"""

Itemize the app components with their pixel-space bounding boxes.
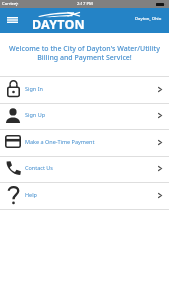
button[interactable]: Menu — [3, 10, 22, 29]
staticText: Carrier — [2, 1, 16, 7]
staticText: Sign Up — [25, 111, 46, 118]
button[interactable]: Sign Up — [0, 103, 169, 129]
button[interactable]: Make a One-Time Payment — [0, 129, 169, 156]
staticText: 2:17 PM — [77, 1, 93, 7]
staticText: DAYTON — [32, 16, 85, 33]
button[interactable]: Sign In — [0, 76, 169, 103]
button[interactable]: Contact Us — [0, 156, 169, 182]
staticText: Make a One-Time Payment — [25, 138, 95, 145]
staticText: Welcome to the City of Dayton's Water/Ut… — [4, 44, 165, 62]
button[interactable]: Help — [0, 182, 169, 209]
staticText: Help — [25, 191, 37, 198]
staticText: Contact Us — [25, 164, 53, 171]
staticText: Sign In — [25, 85, 43, 92]
staticText: Dayton, Ohio — [135, 15, 162, 21]
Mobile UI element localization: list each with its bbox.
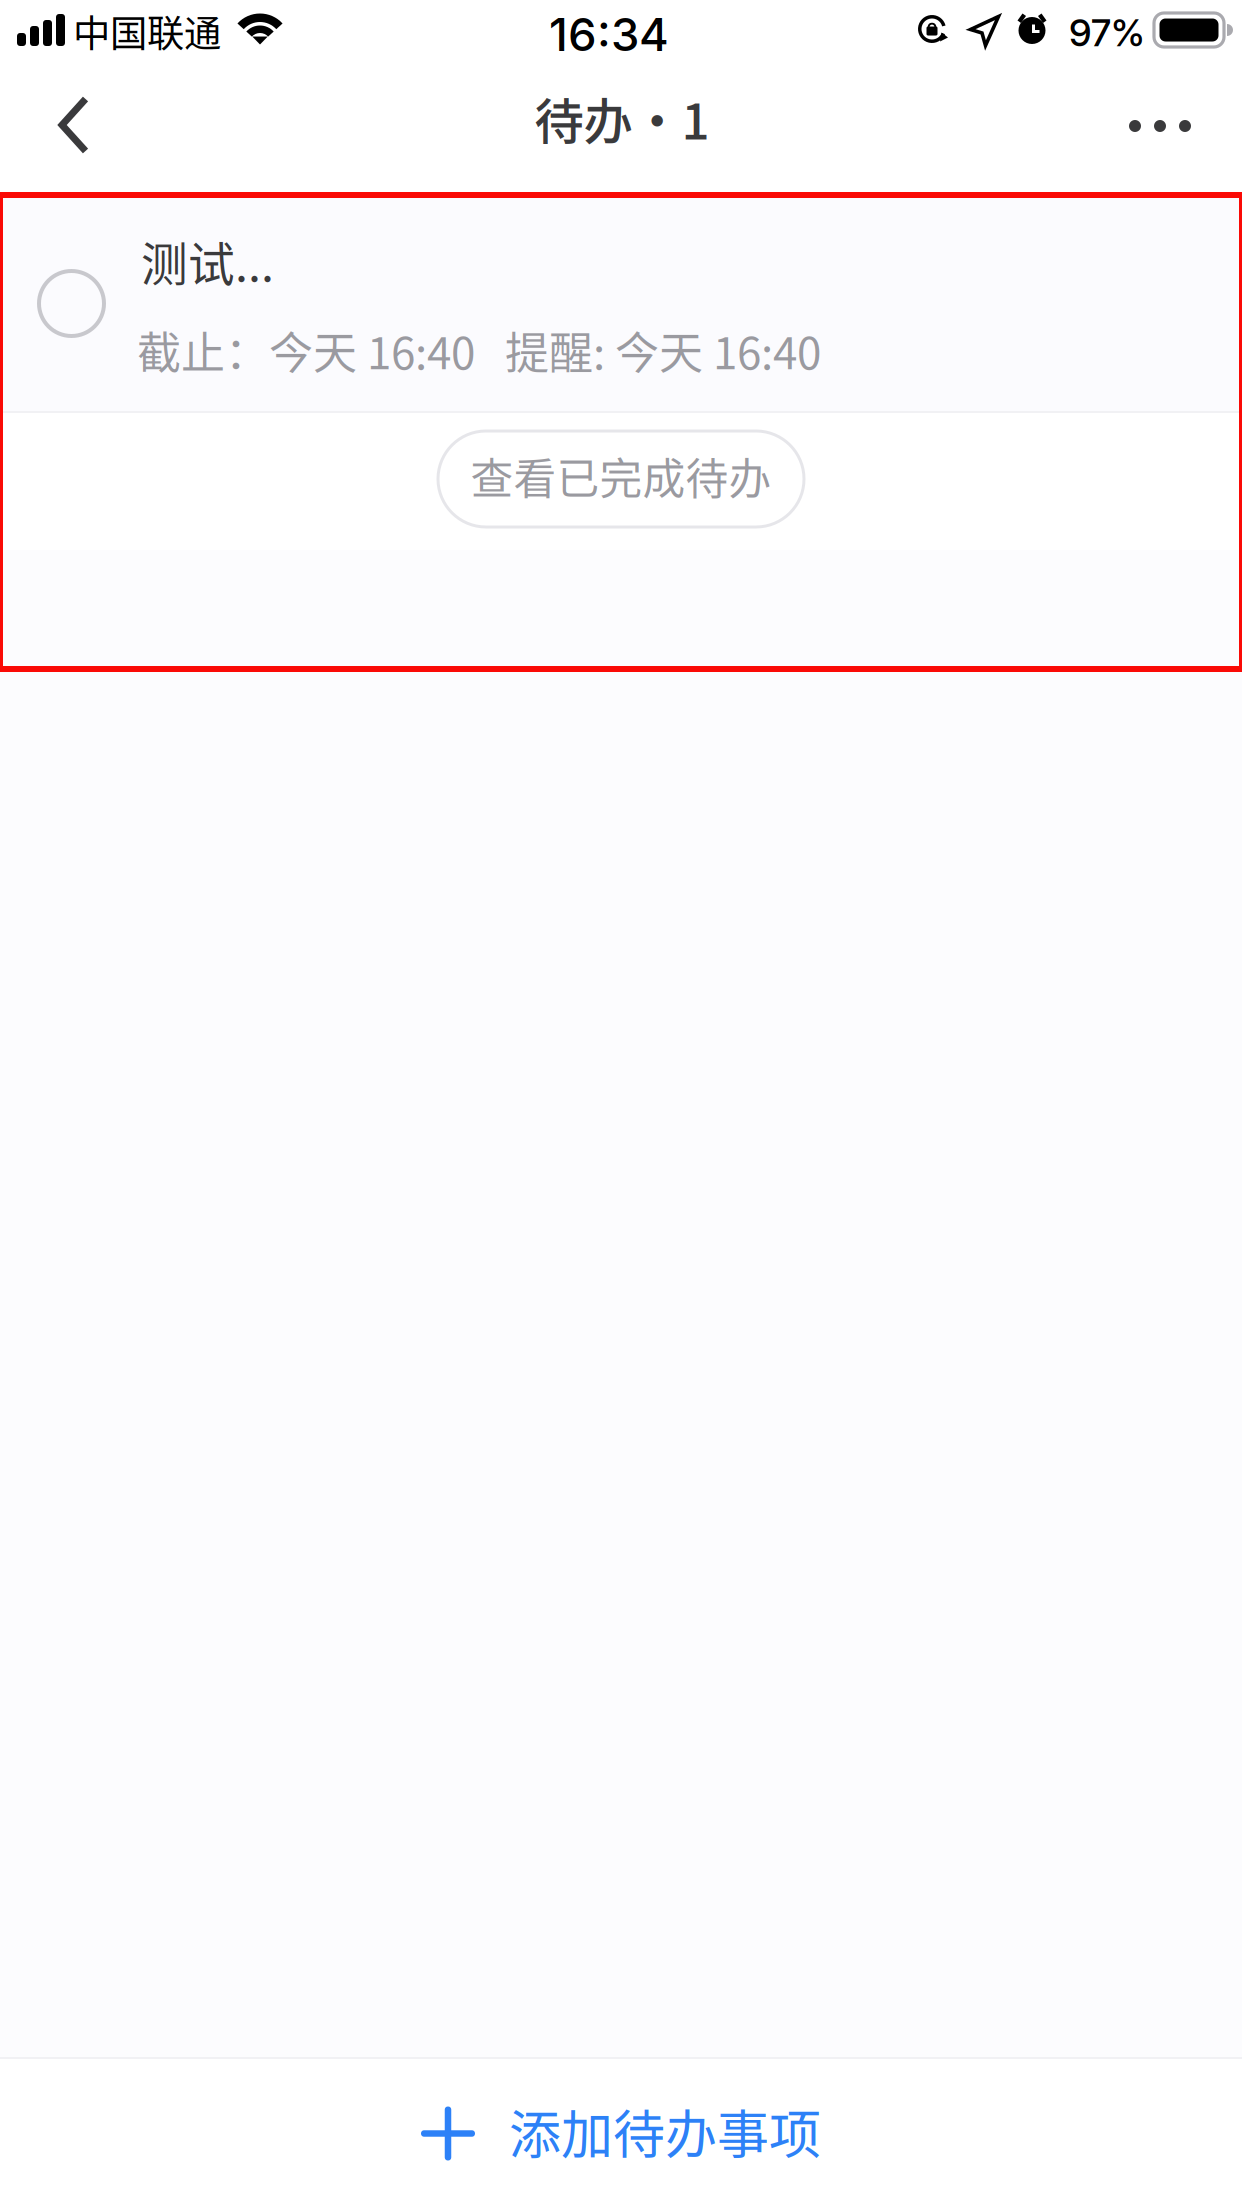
staticText: 16:34 (549, 7, 669, 62)
button[interactable]: 返回 (0, 70, 118, 192)
button[interactable]: 添加待办事项 (0, 2059, 1242, 2208)
button[interactable]: 待办·1 (421, 70, 821, 192)
button[interactable]: 测试... (0, 195, 1242, 411)
staticText: 截止：今天 16:40 提醒: 今天 16:40 (137, 318, 821, 382)
button[interactable]: 更多 (1118, 70, 1242, 192)
staticText: 97% (1069, 10, 1145, 55)
staticText: 测试... (141, 227, 274, 295)
staticText: 查看已完成待办 (470, 445, 772, 507)
staticText: 添加待办事项 (509, 2093, 821, 2169)
staticText: 中国联通 (73, 4, 221, 58)
staticText: 待办·1 (534, 82, 710, 154)
button[interactable]: 查看已完成待办 (438, 431, 804, 527)
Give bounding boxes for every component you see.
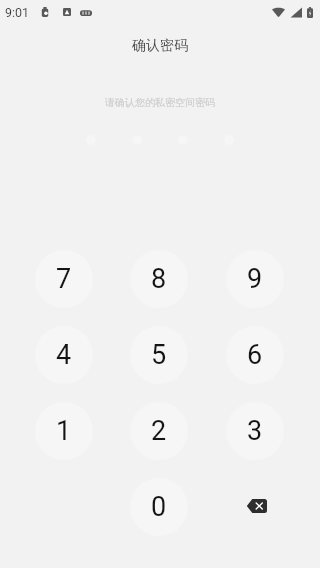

"""

▶ **Aim of the task**
Take from the listing above each line that contains the string "interactable".

▶ **Exercise solution**
button[interactable]: Menu — [3, 10, 22, 29]
button[interactable]: Sign Up — [0, 103, 169, 129]
button[interactable]: Make a One-Time Payment — [0, 129, 169, 156]
button[interactable]: Sign In — [0, 76, 169, 103]
button[interactable]: Contact Us — [0, 156, 169, 182]
button[interactable]: Help — [0, 182, 169, 209]
button[interactable]: 返回 (0, 70, 118, 192)
button[interactable]: 添加待办事项 (0, 2059, 1242, 2208)
button[interactable]: 待办·1 (421, 70, 821, 192)
button[interactable]: 测试... (0, 195, 1242, 411)
button[interactable]: 更多 (1118, 70, 1242, 192)
button[interactable]: 查看已完成待办 (438, 431, 804, 527)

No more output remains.